- _YOUR INSTRUCTIONS_
Look through the records and copy each line that has "Trgu" in it.

SUPPLIED RECORDS section start

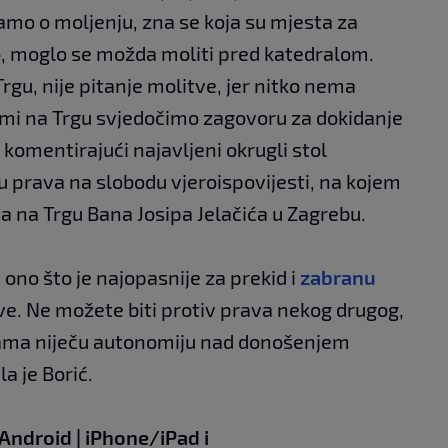
 samo o moljenju, zna se koja su mjesta za
no, moglo se možda moliti pred katedralom.
gu, nije pitanje molitve, jer nitko nema
o mi na Trgu svjedočimo zagovoru za dokidanje
ić komentirajući najavljeni okrugli stol
 prava na slobodu vjeroispovijesti, na kojem
ima na Trgu Bana Josipa Jelačića u Zagrebu.
ono što je najopasnije za prekid i
zabranu
itve. Ne možete biti protiv prava nekog drugog,
nama niječu autonomiju nad donošenjem
la je Borić.
Android
|
iPhone/iPad
i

SUPPLIED RECORDS section end

- _SOLUTION TO THIS TASK_
o mi na Trgu svjedočimo zagovoru za dokidanje
ima na Trgu Bana Josipa Jelačića u Zagrebu.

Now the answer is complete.